Abstract
Cripto-1 is implicated in multiple cellular events, including cell proliferation, motility and angiogenesis, through the activation of an intricate network of signaling pathways. A crosstalk between Cripto-1 and the canonical Wnt/β-catenin signaling pathway has been previously described. In fact, Cripto-1 is a downstream target gene of the canonical Wnt/β-catenin signaling pathway in the embryo and in colon cancer cells and T-cell factor (Tcf)/lymphoid enhancer factor binding sites have been identified in the promoter and the first intronic region of the mouse and human Cripto-1 genes.

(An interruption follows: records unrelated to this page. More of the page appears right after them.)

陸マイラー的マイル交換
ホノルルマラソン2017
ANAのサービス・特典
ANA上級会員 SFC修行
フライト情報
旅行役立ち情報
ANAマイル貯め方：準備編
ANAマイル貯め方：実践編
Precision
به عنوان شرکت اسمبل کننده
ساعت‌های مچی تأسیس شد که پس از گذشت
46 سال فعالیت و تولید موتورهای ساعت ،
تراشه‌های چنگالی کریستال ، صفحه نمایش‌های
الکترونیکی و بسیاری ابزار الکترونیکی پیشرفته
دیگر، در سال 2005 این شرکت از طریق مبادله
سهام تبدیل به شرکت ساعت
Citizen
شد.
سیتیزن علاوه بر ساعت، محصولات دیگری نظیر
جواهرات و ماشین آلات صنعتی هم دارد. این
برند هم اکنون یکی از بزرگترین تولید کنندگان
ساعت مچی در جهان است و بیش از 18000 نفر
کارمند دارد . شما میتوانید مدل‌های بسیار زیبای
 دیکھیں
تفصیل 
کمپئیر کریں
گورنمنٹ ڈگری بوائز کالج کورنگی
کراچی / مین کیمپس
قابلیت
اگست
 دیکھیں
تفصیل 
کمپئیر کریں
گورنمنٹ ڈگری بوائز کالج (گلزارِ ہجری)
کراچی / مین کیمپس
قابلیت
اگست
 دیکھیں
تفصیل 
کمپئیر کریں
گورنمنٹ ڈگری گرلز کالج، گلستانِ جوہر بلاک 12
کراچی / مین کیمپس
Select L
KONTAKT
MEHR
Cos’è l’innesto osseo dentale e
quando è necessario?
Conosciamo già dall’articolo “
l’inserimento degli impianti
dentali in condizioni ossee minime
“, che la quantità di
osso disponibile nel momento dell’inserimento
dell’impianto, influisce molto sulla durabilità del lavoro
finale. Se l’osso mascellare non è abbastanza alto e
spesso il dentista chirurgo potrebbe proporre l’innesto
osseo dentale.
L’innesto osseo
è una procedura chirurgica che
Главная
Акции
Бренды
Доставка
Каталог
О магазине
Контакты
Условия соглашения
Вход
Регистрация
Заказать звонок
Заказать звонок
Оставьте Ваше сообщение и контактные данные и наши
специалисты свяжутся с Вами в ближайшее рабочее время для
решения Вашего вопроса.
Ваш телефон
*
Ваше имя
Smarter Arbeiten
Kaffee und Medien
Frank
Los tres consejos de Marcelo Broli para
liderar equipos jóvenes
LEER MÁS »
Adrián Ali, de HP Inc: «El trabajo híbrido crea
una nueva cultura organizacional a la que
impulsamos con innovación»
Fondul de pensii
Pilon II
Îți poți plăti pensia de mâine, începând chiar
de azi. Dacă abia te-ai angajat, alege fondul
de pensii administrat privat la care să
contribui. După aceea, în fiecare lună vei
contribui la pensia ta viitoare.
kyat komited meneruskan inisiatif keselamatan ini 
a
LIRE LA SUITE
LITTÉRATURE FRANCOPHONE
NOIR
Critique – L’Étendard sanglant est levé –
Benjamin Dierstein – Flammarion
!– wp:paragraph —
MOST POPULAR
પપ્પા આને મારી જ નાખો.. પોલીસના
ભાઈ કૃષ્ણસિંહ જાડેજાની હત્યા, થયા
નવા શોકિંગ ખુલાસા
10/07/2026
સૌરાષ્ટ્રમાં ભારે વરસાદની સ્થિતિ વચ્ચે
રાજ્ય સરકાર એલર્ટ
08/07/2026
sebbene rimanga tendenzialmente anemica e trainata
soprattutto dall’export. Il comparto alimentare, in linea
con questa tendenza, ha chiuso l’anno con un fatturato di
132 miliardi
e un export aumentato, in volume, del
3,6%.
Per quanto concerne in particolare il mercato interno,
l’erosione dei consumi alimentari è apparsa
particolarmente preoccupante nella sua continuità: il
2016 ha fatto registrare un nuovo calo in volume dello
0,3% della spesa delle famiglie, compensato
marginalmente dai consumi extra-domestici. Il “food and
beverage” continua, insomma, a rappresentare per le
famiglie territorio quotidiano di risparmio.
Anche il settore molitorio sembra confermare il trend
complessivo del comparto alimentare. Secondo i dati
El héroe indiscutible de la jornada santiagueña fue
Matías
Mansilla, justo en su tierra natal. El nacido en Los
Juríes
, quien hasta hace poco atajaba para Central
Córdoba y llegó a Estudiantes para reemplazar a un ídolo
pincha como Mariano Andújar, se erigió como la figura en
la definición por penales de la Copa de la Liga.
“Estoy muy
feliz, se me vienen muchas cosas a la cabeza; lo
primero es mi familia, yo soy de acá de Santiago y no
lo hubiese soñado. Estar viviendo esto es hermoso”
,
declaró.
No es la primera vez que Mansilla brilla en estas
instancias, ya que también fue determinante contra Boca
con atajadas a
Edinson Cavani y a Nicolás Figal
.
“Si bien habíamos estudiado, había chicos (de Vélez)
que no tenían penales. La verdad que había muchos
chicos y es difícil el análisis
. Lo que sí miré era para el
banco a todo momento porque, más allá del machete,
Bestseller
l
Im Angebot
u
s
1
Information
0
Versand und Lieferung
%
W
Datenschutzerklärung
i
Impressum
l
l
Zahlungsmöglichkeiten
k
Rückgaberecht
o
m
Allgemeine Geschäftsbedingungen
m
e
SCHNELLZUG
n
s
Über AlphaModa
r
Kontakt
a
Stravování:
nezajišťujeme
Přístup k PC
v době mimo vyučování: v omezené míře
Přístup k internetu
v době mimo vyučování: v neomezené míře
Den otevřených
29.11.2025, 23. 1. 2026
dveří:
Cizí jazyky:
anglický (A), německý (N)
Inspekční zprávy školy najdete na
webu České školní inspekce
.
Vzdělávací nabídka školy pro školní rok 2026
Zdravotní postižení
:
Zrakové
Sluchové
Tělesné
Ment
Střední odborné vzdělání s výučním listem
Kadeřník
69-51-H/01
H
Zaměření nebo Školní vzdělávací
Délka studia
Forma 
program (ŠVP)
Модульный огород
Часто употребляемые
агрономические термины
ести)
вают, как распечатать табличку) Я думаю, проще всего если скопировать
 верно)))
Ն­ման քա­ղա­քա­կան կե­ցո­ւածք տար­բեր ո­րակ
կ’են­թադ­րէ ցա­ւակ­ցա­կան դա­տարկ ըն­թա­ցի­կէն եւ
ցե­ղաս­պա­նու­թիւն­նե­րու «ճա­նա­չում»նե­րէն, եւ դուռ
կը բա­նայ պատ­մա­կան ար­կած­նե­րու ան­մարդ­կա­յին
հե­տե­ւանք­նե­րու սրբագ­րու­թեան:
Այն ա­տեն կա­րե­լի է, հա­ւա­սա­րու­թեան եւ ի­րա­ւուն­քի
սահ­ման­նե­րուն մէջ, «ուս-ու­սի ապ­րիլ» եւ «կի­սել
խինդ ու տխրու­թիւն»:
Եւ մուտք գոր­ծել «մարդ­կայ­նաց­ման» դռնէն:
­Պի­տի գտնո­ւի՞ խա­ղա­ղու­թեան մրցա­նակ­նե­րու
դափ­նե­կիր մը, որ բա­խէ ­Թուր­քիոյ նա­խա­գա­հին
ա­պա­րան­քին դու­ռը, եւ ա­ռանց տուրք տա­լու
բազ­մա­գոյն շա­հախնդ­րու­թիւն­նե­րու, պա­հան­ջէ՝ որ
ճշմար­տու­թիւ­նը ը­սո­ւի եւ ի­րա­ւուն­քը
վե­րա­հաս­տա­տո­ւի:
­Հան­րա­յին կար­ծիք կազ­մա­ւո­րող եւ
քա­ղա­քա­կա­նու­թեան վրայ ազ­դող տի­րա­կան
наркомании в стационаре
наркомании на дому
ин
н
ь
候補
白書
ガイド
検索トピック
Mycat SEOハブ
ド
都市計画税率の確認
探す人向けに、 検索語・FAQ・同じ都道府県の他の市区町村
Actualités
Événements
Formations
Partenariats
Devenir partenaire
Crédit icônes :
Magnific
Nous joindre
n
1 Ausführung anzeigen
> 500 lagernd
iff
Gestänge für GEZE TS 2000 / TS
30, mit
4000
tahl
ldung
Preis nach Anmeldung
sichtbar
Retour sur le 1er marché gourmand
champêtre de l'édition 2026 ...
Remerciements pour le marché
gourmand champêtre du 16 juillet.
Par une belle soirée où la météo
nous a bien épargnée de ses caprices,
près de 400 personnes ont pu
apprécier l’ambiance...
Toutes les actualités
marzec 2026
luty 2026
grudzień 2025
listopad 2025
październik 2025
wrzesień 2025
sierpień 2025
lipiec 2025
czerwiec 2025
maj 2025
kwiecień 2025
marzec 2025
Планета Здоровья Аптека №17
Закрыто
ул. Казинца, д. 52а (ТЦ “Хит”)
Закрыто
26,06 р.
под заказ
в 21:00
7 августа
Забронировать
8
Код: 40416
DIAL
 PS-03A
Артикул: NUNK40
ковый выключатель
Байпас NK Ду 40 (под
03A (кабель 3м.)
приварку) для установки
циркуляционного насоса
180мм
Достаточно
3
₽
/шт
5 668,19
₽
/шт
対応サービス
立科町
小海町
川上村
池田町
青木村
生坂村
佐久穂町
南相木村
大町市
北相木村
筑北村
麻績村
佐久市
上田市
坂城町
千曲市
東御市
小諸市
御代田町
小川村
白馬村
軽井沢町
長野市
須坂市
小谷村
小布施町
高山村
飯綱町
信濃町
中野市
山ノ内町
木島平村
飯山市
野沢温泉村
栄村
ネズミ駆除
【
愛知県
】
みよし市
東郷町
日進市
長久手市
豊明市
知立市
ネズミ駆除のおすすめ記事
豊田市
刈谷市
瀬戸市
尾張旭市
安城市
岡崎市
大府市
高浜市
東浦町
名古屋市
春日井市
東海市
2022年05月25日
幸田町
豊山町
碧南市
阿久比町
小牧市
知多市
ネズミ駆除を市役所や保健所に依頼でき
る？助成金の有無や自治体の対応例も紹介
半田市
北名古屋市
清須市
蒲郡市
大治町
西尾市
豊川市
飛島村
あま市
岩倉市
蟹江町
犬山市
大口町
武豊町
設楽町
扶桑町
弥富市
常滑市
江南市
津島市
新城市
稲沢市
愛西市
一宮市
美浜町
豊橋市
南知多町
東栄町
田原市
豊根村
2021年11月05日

We now demonstrate that Cripto-1 modulates signaling through the canonical Wnt/β-catenin/Tcf pathway by binding to the Wnt co-receptors low-density lipoprotein receptor-related protein (LRP) 5 and LRP6, which facilitates Wnt3a binding to LRP5 and LRP6. Cripto-1 functionally enhances Wnt3a signaling through cytoplasmic stabilization of β-catenin and elevated β-catenin/Tcf transcriptional activation. Conversely, Wnt3a further increases Cripto-1 stimulation of migration, invasion and colony formation in soft agar of HC11 mouse mammary epithelial cells, indicating that Cripto-1 and the canonical Wnt/β-catenin signaling co-operate in regulating motility and in vitro transformation of mammary epithelial cells.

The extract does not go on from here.